Żadne muzeum nie jest w 100% chronione
Bezpieczeństwo zbiorów jest priorytetem w każdym muzeum - podkreśla dr Marta Graczyńska z Zamku Królewskiego na Wawelu.
Zawsze trzeba mieć oczy dookoła głowy i patrzeć co się dzieje. Straż muzealna, obsługa ekspozycji, oczywiście wszyscy pracownicy muzeum i myślę, że każdego muzeum zawsze gdzieś z tyłu głowy mają sytuację związaną z bezpieczeństwem zbiorów – dodaje.
O bezczelnej, zuchwałej kradzieży mówi z kolei dyrektor Zamku Królewskiego w Warszawie Małgorzata Omilanowska.
„Nikt się nie może ustrzec. I to nie chodzi o Polskę. Luwr też nie ma na to środków, żeby przy każdym obiekcie postawić strażnika uzbrojonego po zęby” – komentuje.
Francuskie władze zdeterminowane, by schwytać sprawców kradzieży w Luwrze
Według francuskich władz grupa, która dokonała kradzieży, była doświadczona i działała bardzo szybko. Złodzieje mieli na sobie żółte kamizelki, które miały upodobnić ich do robotników.
Poszukiwane są cztery osoby; sprawcy byli zamaskowani i zbiegli na skuterach - poinformowała w niedzielę prokurator Paryża Laure Beccuau. Śledczy biorą pod uwagę hipotezę, że za kradzieżą stoi przestępczość zorganizowana.
W mniejszym stopniu rozpatrywana jest ingerencja zagraniczna, choć nie jest ona całkiem wykluczona.
- Cele przestępczości zorganizowanej mogą być dwa: albo działanie na korzyść zleceniodawcy, albo chęć pozyskania cennych kamieni, by prowadzić operację ich „wyprania” - powiedziała Beccuau.
Według niej systemy alarmowe w Luwrze działały, ale dodała, że trzeba wyjaśnić, czy strażnicy słyszeli alarmy. Prokurator wspomniała przy tym, że sprawcy grozili strażnikom na miejscu narzędziami, których użyli do przecięcia witryn, gdzie znajdowały się klejnoty.

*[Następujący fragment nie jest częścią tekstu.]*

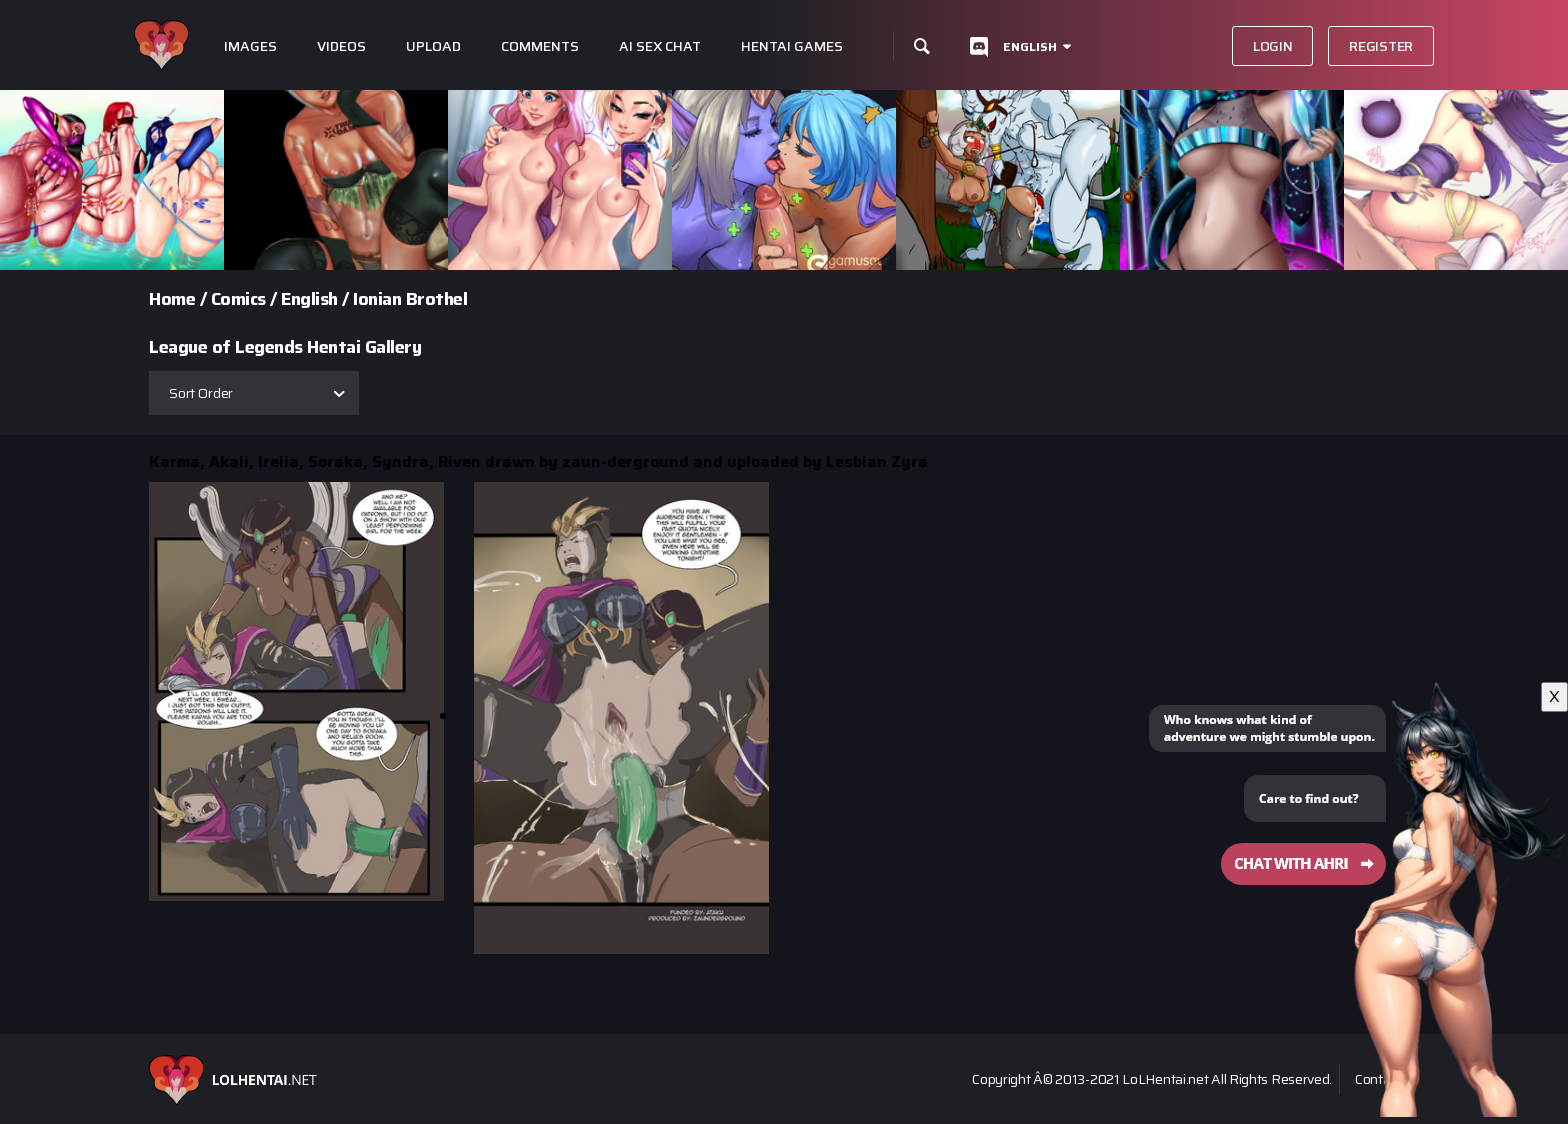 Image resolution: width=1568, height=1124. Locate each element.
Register (1381, 46)
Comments (540, 46)
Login (1273, 46)
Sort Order (201, 393)
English (1030, 46)
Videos (341, 46)
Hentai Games (792, 46)
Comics (238, 299)
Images (250, 46)
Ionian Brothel (410, 299)
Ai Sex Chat (660, 46)
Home (172, 299)
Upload (433, 46) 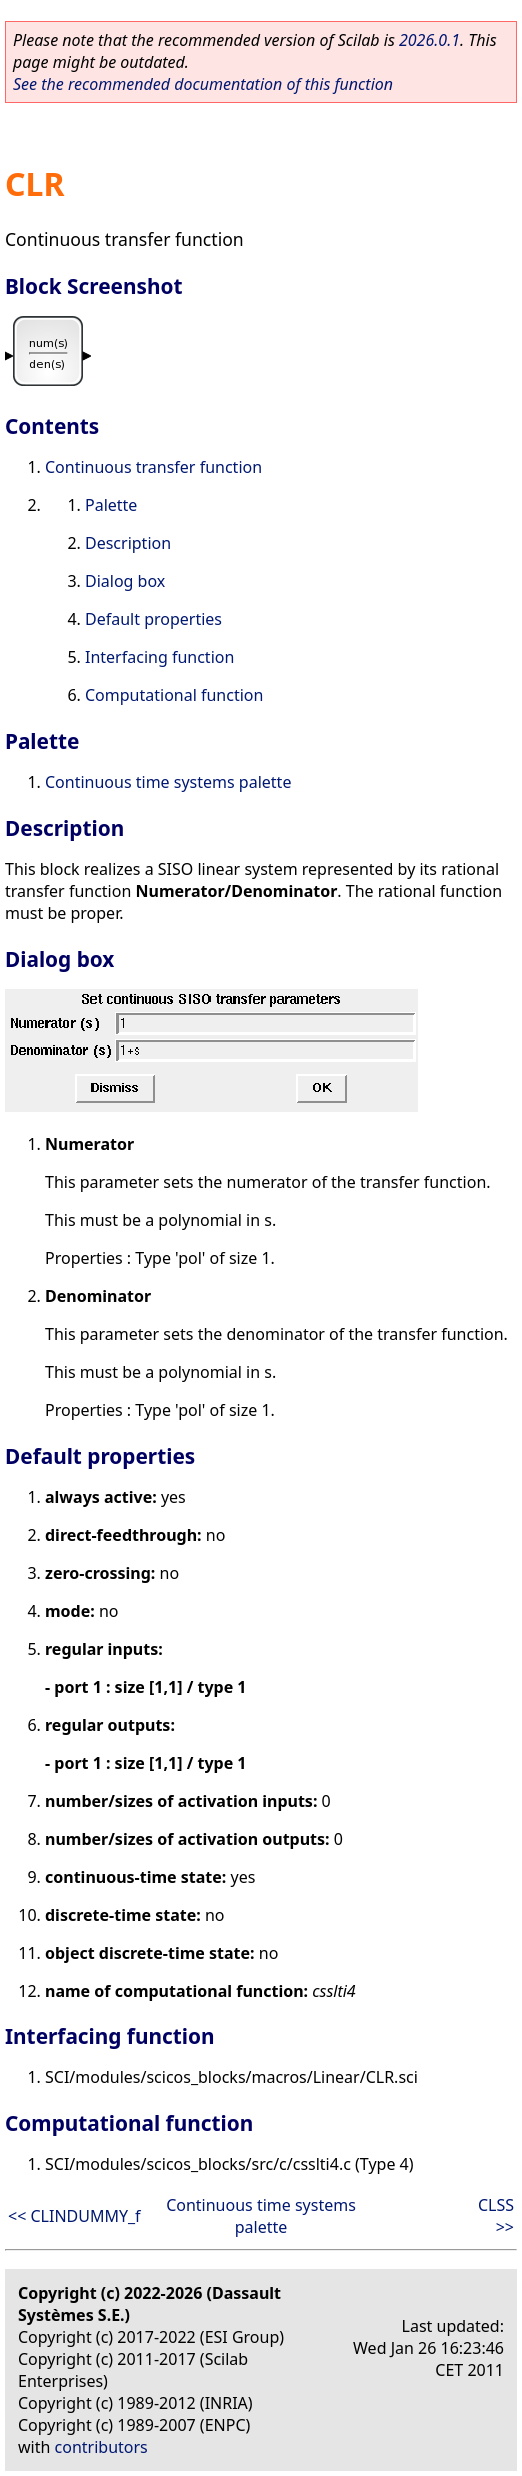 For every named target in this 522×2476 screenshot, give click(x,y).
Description (128, 543)
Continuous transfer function (153, 467)
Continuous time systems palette (168, 782)
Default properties (153, 619)
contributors (101, 2447)
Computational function (174, 695)
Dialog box (125, 581)
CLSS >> (496, 2216)
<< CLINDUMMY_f (74, 2216)
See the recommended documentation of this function (203, 84)
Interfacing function (159, 657)
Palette (111, 505)
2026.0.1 (429, 40) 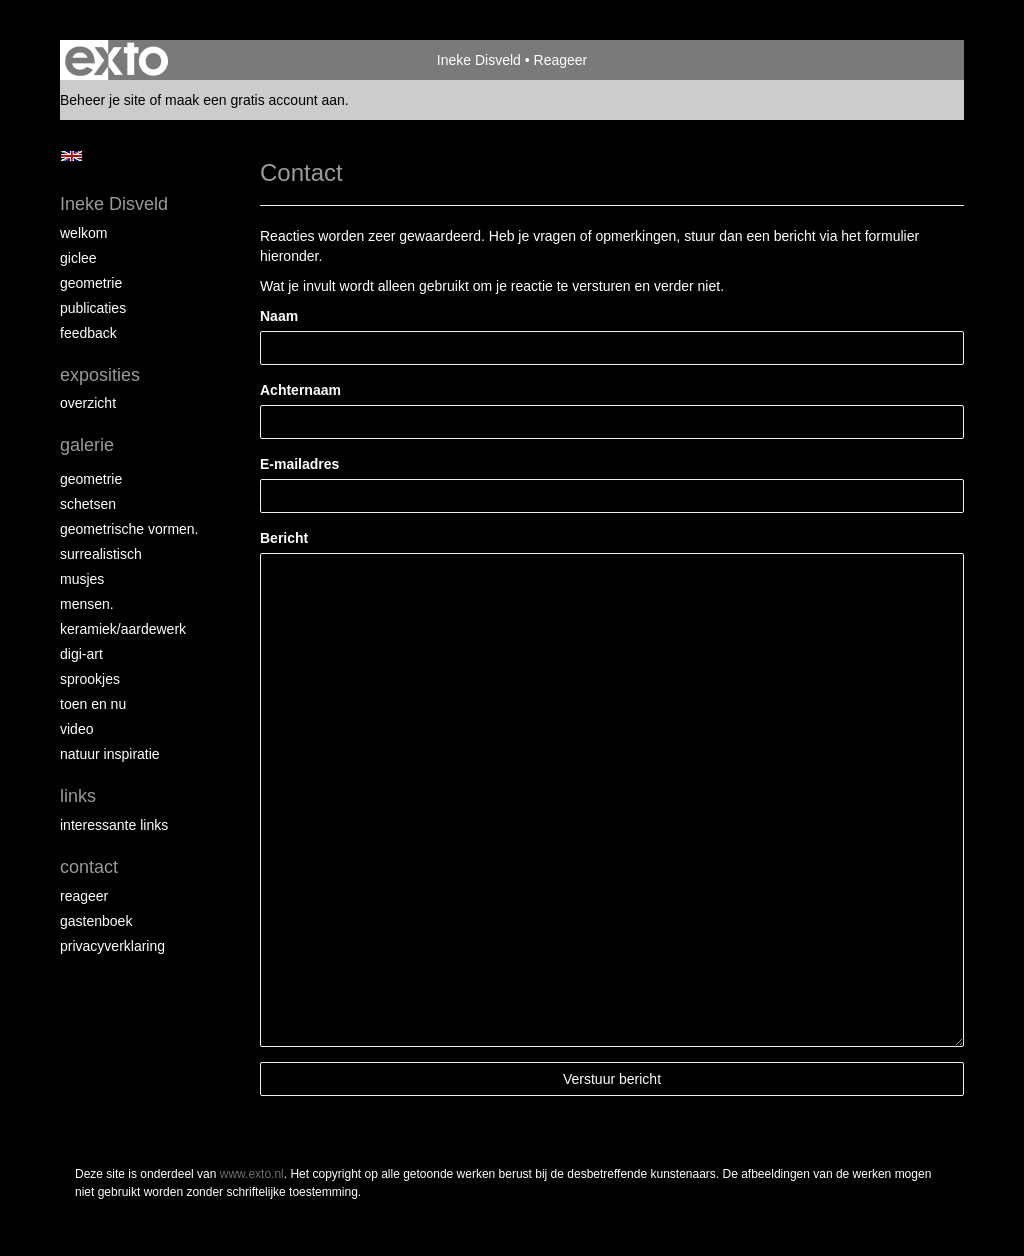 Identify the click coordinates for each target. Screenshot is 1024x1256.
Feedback (88, 333)
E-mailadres (299, 464)
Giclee (78, 258)
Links (78, 796)
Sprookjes (90, 679)
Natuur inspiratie (110, 754)
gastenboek (96, 921)
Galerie (87, 445)
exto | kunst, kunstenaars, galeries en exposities (116, 60)
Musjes (82, 579)
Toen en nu (93, 704)
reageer (84, 896)
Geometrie (91, 283)
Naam (279, 316)
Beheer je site (103, 100)
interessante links (114, 825)
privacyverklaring (112, 946)
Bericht (284, 538)
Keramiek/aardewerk (123, 629)
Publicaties (93, 308)
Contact (89, 867)
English (71, 156)
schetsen (88, 504)
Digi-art (81, 654)
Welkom (83, 233)
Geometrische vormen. (129, 529)
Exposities (100, 375)
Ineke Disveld (479, 60)
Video (76, 729)
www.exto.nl (252, 1174)
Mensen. (87, 604)
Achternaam (300, 390)
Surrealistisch (101, 554)
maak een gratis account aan (255, 100)
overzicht (88, 403) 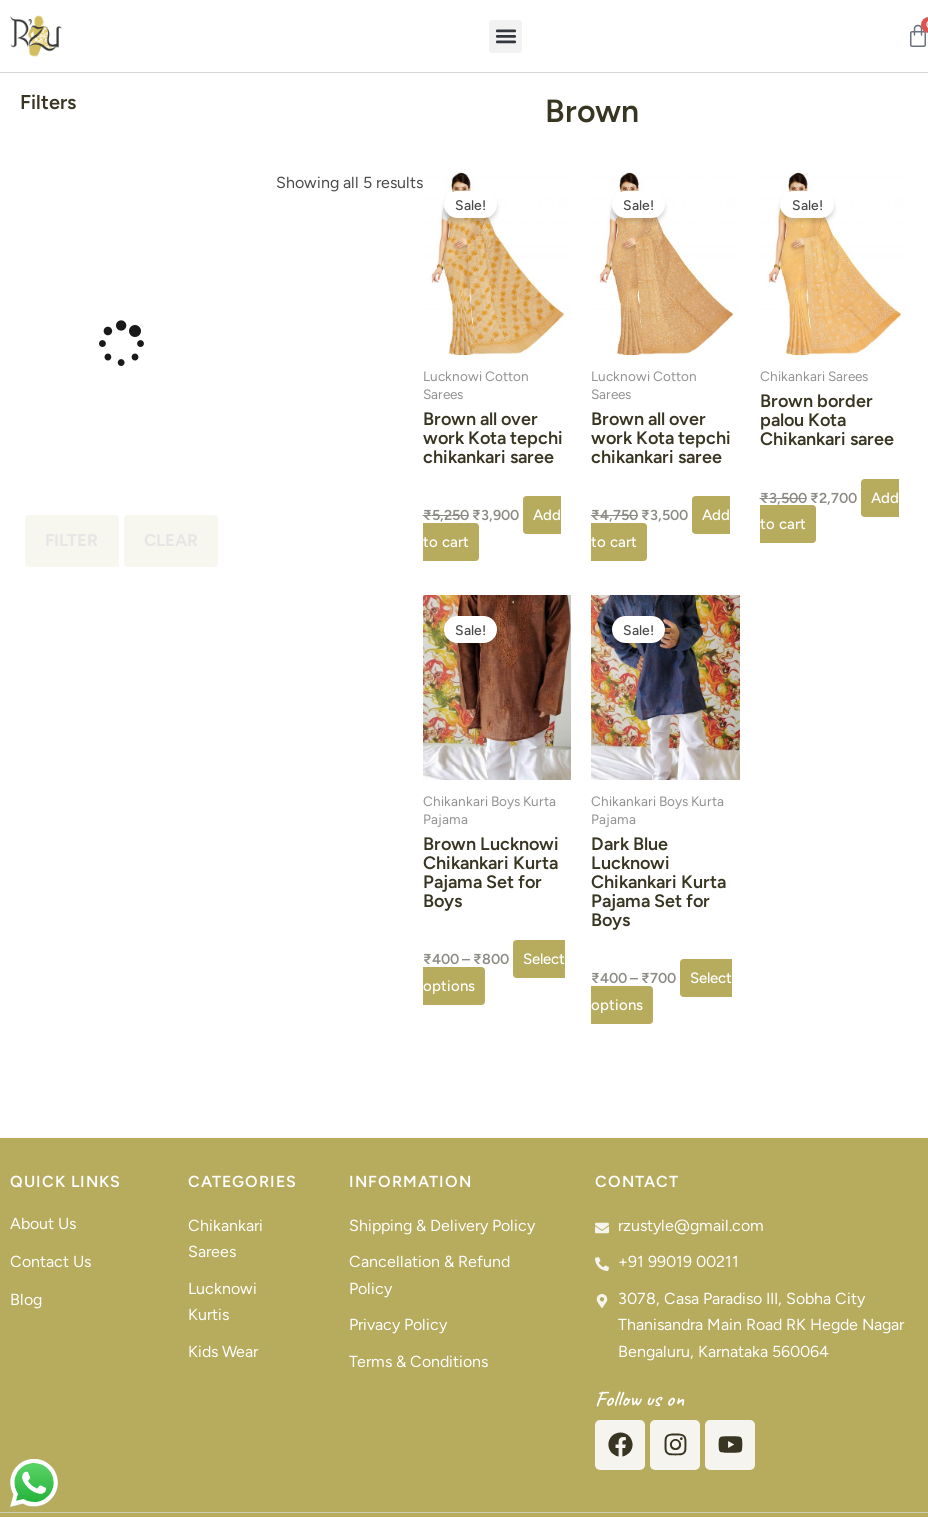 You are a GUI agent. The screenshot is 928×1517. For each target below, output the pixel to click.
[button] (505, 36)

Beccuau potwierdziła oficjalnie, że złodzieje nie zrabowali słynnego diamentu Regent znajdującego się w tej samej sali - Galerii Apolla. Relacjonowała, że w śledztwo zaangażowano około 60 osób i zapewniła o „absolutnej determinacji” władz, by schwytać sprawców.
Ze swej strony ministerstwo kultury przekazało, że w momencie włamania zadziałały alarmy umieszczone na oknie galerii i w dwóch witrynach, gdzie znajdowały się klejnoty. Pięciu pracowników muzeum znajdujących się w sali i w przyległych pomieszczeniach podjęło działania, by ostrzec siły porządkowe i zapewnić ewakuację zwiedzających - podał resort. Ministerstwo dodało, że dzięki tej interwencji sprawcy rzucili się do ucieczki pozostawiając sprzęt, którym się posługiwali przy włamaniu.
Ministerstwo kultury poinformowało oficjalnie w niedzielę wieczorem, że skradziono osiem przedmiotów, których wartość historyczna jest bezcenna. Dziewiąty przedmiot, korona cesarzowej Eugenii została odnaleziona; sprawcy porzucili ją podczas ucieczki.
Jeden ze skradzionych klejnotów, brosza w kształcie kokardy, należąca do cesarzowej Eugenii, została kupiona przez Luwr w 2008 roku za 6,72 mln euro.